Data regarding 2009 should be analyzed against the developments at the end of 2008 and apprehensions that the downward trajectory of financial markets and the real economy, as reflected in the precipitous across-the-board plunge in asset prices in the fourth quarter of 2008, would continue in Israel and around the world.
Coordinated efforts by central banks and treasuries stabilized the international financial system and alleviated fears of an impending systemic collapse of the world economy.
During 2009 initial gloomy forecasts appeared to be overstated, as downward trends became less pronounced and the harbingers of financial and macro-economic recovery were seen on the horizon. As such, the rebound in prices in 2009 constituted a natural reaction to the sharp price declines at the height of the crisis. The low interest rates prevailing in Israel and around the world contributed substantially to fueling this positive trend.
The Tel Aviv-25 index rose some 76% over the year and surpassed the level recorded on the eve of the September 2008 crash.
Equity trading was marked by relatively low turnover when compared with previous years, and as could be expected, the slowdown in primary market activity, which began in 2008, intensified in 2009.
Foreign investors after liquidating financial investments in Israel to the tune of US $2.8 billion in the second half of 2008, resumed investment in TASE-listed shares, acquiring US $1.8 billion of assets.
The rebound of the corporate bond market was also robust, as these issues posted returns of up to 45%, following a 30% decline in the final four months of 2008. Overall, the bond market in 2009 was characterized by active trading – albeit with slightly lower volumes than the record turnovers of 2008. Banks and a number of large companies raised US $9.3 billion debt in the primary market – 40% more than in 2008.
Not all developments were positive.
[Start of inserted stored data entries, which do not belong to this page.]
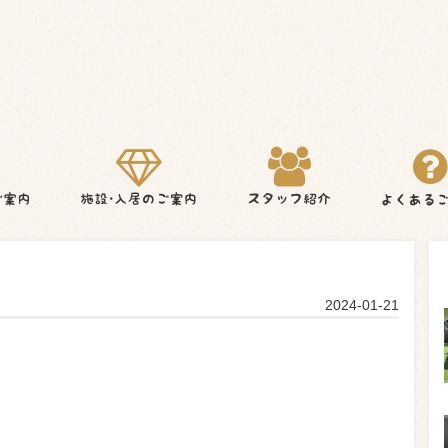
2024-01-21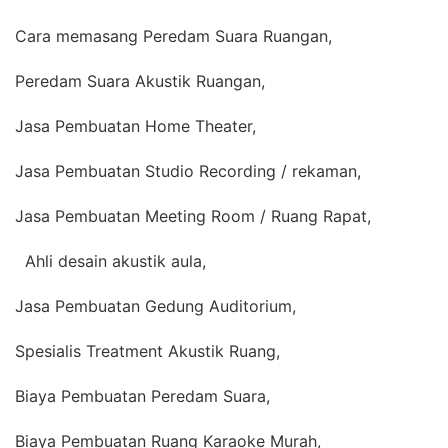
Cara memasang Peredam Suara Ruangan,
Peredam Suara Akustik Ruangan,
Jasa Pembuatan Home Theater,
Jasa Pembuatan Studio Recording / rekaman,
Jasa Pembuatan Meeting Room / Ruang Rapat,
Ahli desain akustik aula,
Jasa Pembuatan Gedung Auditorium,
Spesialis Treatment Akustik Ruang,
Biaya Pembuatan Peredam Suara,
Biaya Pembuatan Ruang Karaoke Murah,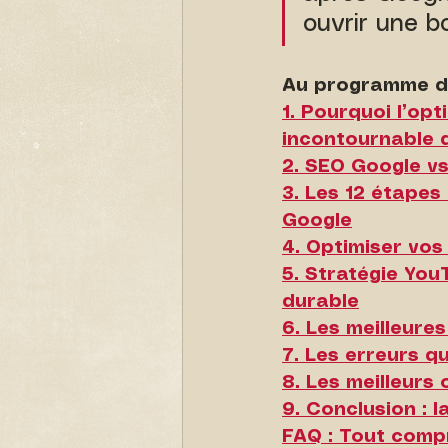
ouvrir une b
Au programme d
1. Pourquoi l’op
incontournable d
2. SEO Google v
3. Les 12 étapes
Google
4. Optimiser vos
5. Stratégie Yo
durable
6. Les meilleure
7. Les erreurs q
8. Les meilleurs
9. Conclusion : 
FAQ : Tout comp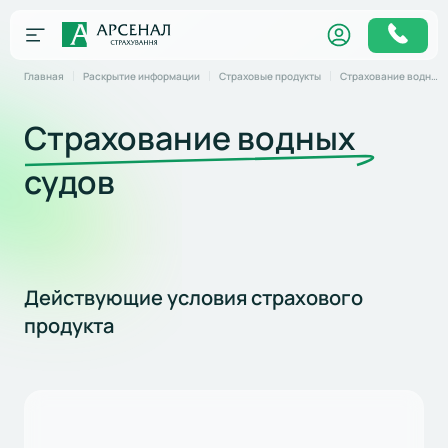
Главная
Раскрытие информации
Страховые продукты
Страхование водных судов
Страхование водных
судов
Действующие условия страхового
продукта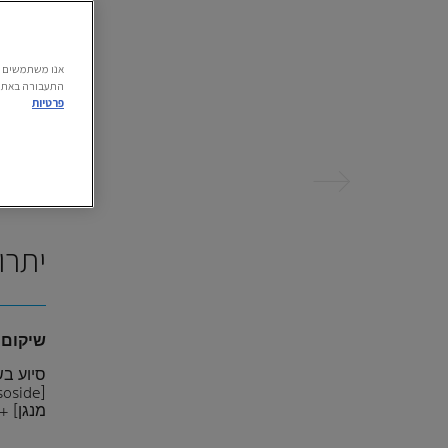
התעבורה באתר.
פרטיות
הקודם
יתרו
שיקום
סיוע בש
מנגן] +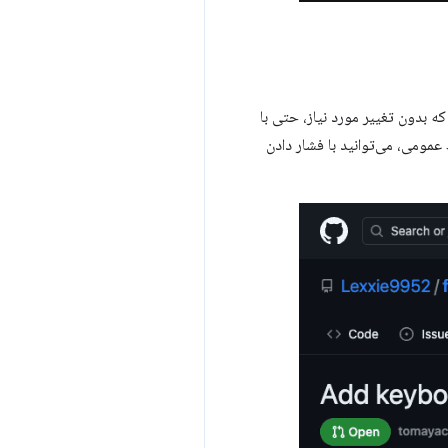
ه بدون تغییر مورد نیاز، حتی با
 عمومی، می‌توانید با فشار دادن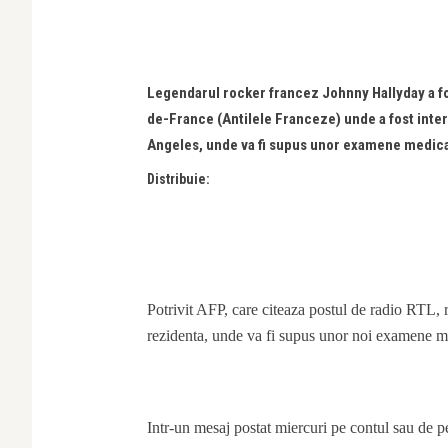
Legendarul rocker francez Johnny Hallyday a fost
de-France (Antilele Franceze) unde a fost intern
Angeles, unde va fi supus unor examene medica
Distribuie:
Potrivit AFP, care citeaza postul de radio RTL, r
rezidenta, unde va fi supus unor noi examene med
Intr-un mesaj postat miercuri pe contul sau de p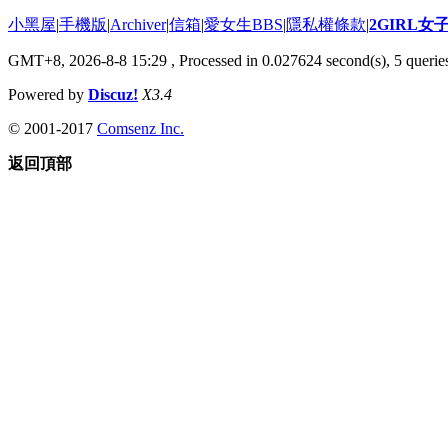
小黑屋
|
手機版
|
Archiver
|
信箱
|
愛女生BBS
|
隱私權條款
|
2GIRL
GMT+8, 2026-8-8 15:29
, Processed in 0.027624 second(s), 5 queries
Powered by
Discuz!
X3.4
© 2001-2017
Comsenz Inc.
返回頂部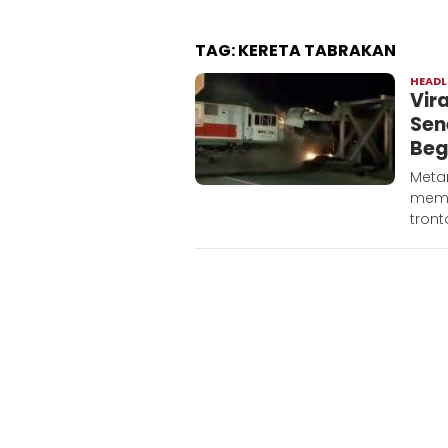
TAG:
KERETA TABRAKAN
HEADL
Vir
Sen
Beg
Meta
memp
tront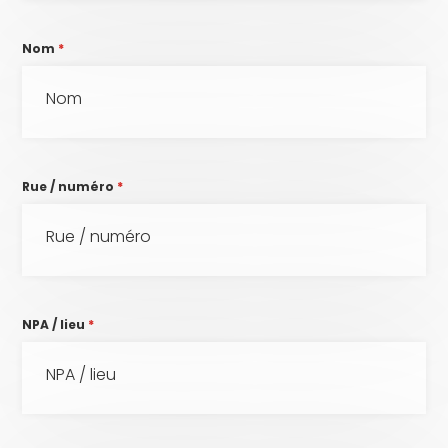
Nom
*
Rue / numéro
*
NPA / lieu
*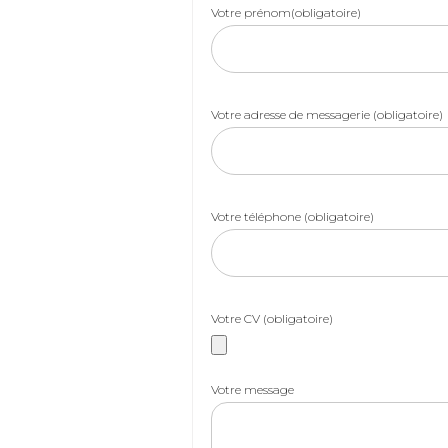
Votre prénom(obligatoire)
Votre adresse de messagerie (obligatoire)
Votre téléphone (obligatoire)
Votre CV (obligatoire)
Votre message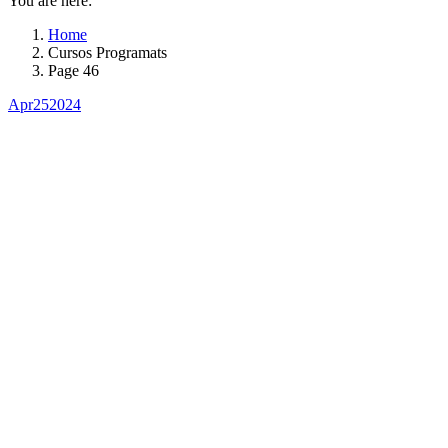
You are here:
Home
Cursos Programats
Page 46
Apr
25
2024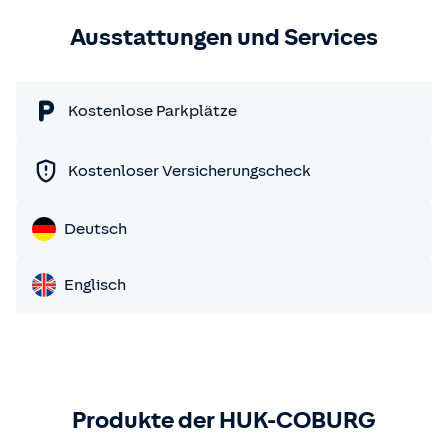
Ausstattungen und Services
Kostenlose Parkplätze
Kostenloser Versicherungscheck
Deutsch
Englisch
Produkte der HUK-COBURG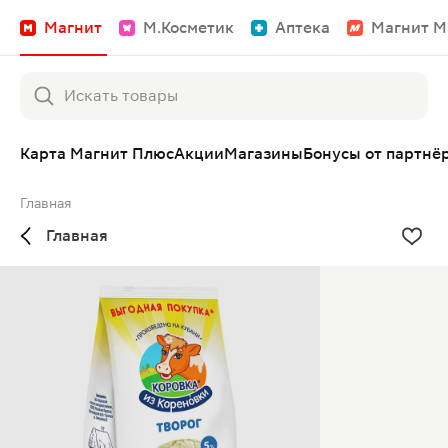
Магнит
М.Косметик
Аптека
Магнит М
Карта Магнит Плюс
Акции
Магазины
Бонусы от партнё
Главная
Главная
Concurrent with the large debt offerings, a considerable number of veteran bond issuers encountered difficulties in servicing their debt and some 50 companies are currently in the process of renegotiating terms with bondholders.
The accelerated growth of the market for index-tracking instruments continued and by year’s end some 372 index products traded on the TASE. Trading activity in these instruments constituted approximately 20% of the total turnover of shares and corporate bonds. The value of public holdings in these instruments almost doubled over the year, coming to US $11.4 billion as opposed to US $6 billion at the beginning of the year. Half of this gain can be attributed to new investment while the other half to the increase in prices of the underlying assets.

Equity Market
Stock trading in Israel and the world in 2009, was marked by rising prices accompanied by great volatility. The TASE began its upward momentum some two months before positive trends emerged in the major international exchanges.
The TA-25 index gained 76% over the year; completing a 105% ascent from its low point on 23 November 2008 and remaining only 3% lower than its record November 2007 level. The largest gains were concentrated primarily in the industry's most seriously hit by negative developments abroad in 2008 – banking, insurance and real estate. These companies contributed enormously to the increase on the TA-25 in 2009.
In dollar terms, the TASE equity indices increased upwards of 75% this past year and outperformed leading indices of developed foreign markets, which at best posted a 55% return.
2009 was a good year for most TASE indices, including the Yeter-50 index of small cap shares and the Real Estate-15 index of large real estate companies, which more than doubled in value, and the TelTech-15 index of large hi-tech companies, which gained 85% over the year. These indices also stood out in 2008, with dramatic declines ranging between 65-80%.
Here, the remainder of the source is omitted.